In a world that hungers for resources, it is quite surprising to see how we discard or literally burn material that could be immensely useful. Bisman Deu from India noticed that her family burnt off the husk from rice cultivation. The 16 year old student from Delhi was convinced that there had to be a better way, and went on to invent Green Wood, a wood-like material sourced from the rice husk.
Rice is probably the most popular food item in the world, with more than half of the global population using it as a staple food. On an average, every 5 tons of rice produced, leaves behind nearly 1 ton of husk. A small amount of the husk may be used as cattle food or for other purposes, but largely, it has no commercial value and is usually set on fire in the field itself. The practice causes a huge amount of pollution, and even strips the soil of some nutrients.

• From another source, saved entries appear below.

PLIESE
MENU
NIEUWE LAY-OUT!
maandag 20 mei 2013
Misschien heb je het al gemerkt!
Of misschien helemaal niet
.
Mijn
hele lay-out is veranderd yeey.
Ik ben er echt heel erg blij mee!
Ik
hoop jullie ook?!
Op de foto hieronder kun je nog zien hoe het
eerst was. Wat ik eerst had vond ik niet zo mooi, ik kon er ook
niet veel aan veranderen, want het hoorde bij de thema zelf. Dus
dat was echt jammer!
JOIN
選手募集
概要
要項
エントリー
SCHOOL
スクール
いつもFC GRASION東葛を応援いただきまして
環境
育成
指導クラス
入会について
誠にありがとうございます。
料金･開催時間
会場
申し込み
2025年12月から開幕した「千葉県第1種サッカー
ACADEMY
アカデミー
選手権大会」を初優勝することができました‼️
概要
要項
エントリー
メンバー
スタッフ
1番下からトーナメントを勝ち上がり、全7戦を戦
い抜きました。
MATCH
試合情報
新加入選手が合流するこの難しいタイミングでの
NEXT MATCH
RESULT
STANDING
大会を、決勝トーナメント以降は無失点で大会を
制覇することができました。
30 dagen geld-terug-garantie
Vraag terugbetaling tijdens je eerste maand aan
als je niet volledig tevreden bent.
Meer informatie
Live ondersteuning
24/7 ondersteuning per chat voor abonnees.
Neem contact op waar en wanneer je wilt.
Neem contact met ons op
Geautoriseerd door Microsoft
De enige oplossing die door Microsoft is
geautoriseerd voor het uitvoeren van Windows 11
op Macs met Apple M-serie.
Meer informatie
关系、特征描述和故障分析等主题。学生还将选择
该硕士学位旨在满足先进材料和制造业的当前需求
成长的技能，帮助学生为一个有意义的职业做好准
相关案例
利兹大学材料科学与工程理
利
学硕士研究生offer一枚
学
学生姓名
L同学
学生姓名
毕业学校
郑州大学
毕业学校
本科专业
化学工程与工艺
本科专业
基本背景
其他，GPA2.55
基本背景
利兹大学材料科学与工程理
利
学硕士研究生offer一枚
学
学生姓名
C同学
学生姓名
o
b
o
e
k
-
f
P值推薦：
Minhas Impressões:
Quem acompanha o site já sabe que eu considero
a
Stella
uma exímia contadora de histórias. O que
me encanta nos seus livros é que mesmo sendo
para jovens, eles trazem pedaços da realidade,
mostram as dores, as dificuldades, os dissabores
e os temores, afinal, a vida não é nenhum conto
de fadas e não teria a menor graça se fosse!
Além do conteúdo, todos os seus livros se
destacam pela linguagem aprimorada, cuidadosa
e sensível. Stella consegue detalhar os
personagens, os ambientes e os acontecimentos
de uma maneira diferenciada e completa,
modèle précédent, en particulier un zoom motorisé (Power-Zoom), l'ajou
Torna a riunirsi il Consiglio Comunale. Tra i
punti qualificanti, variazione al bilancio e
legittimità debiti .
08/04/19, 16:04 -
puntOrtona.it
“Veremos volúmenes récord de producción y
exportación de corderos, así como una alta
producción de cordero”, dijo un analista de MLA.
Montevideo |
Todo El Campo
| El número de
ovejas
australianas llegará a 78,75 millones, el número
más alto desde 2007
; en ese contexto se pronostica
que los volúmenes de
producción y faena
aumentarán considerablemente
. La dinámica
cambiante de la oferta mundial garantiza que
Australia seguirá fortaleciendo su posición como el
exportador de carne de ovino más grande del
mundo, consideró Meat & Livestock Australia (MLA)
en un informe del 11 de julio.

Bisman worked with her friends Rayvin and Ekambir to find a use for the rice husk. Eventually, the young inventor found that mixing the waste with a resin and pressing the resulting mixture into particleboard could have very encouraging results, and thus came about the invention of Green Wood.
According to Bisman, the Green Wood is low cost, fungi and mold-proof, fairly strong, and could be used in house construction and furniture. The inventors hope that the new material will provide better and affordable housing options to the poor in India, several of whom still live in houses made from mud that can’t always stand the weather.
The ‘Green Wood’ is still a prototype, and Bisman and the team are working to make it better while continuing their studies. The young inventors have received support from the Social Innovation Relay initiative, and were featured in UNICEF’s “The State of World’s Children: 2015” report.